▶ PROBLEM DETAILS
All lines in the records below that hold "till" are to be shown.

Stored data entries:

----

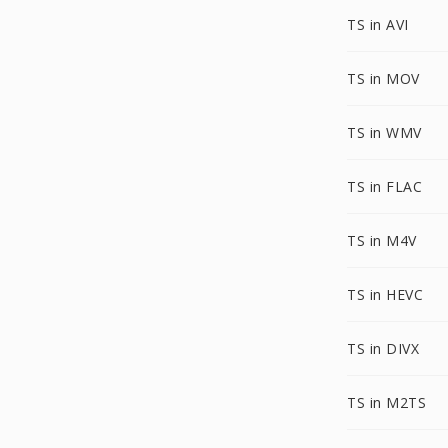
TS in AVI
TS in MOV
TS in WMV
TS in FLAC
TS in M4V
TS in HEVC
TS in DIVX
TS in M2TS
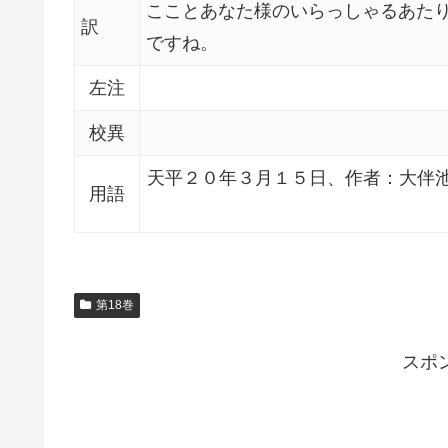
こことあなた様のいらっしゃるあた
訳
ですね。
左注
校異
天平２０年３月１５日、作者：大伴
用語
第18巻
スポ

----

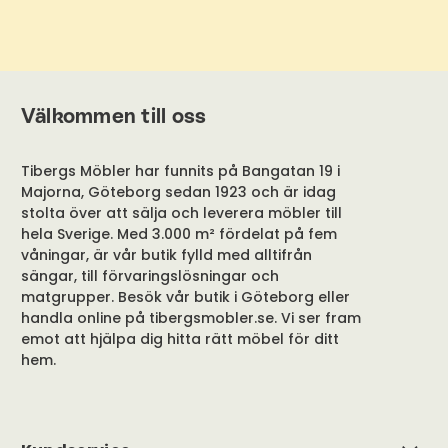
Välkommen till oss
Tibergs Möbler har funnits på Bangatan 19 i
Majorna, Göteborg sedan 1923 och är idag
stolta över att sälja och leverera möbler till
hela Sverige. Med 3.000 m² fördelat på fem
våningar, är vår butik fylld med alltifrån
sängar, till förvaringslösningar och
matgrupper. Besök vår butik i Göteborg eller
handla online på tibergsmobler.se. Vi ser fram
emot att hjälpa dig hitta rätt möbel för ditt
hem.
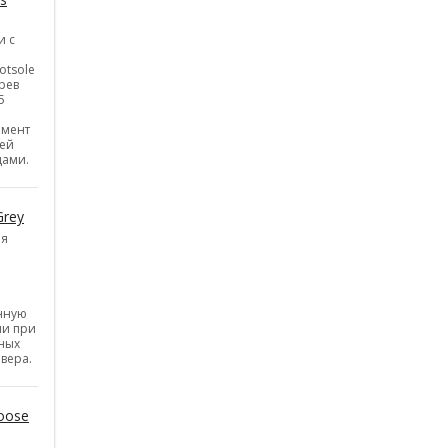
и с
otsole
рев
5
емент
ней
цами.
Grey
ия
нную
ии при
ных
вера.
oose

----

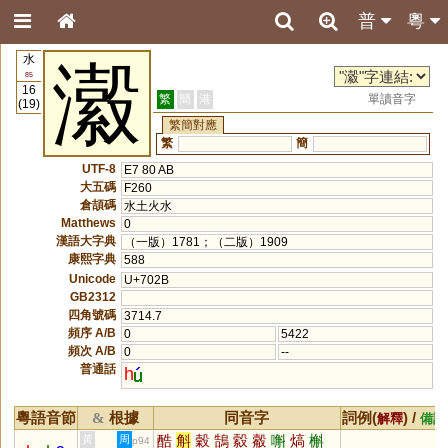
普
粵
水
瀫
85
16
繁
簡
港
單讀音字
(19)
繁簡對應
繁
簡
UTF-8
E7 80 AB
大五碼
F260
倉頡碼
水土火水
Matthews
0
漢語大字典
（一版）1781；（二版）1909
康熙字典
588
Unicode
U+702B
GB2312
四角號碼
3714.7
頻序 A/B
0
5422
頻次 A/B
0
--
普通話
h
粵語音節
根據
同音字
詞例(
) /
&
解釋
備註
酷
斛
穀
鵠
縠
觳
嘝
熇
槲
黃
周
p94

----

▶ RESULT OF THE EXERCISE
Välkommen till oss
stolta över att sälja och leverera möbler till
sängar, till förvaringslösningar och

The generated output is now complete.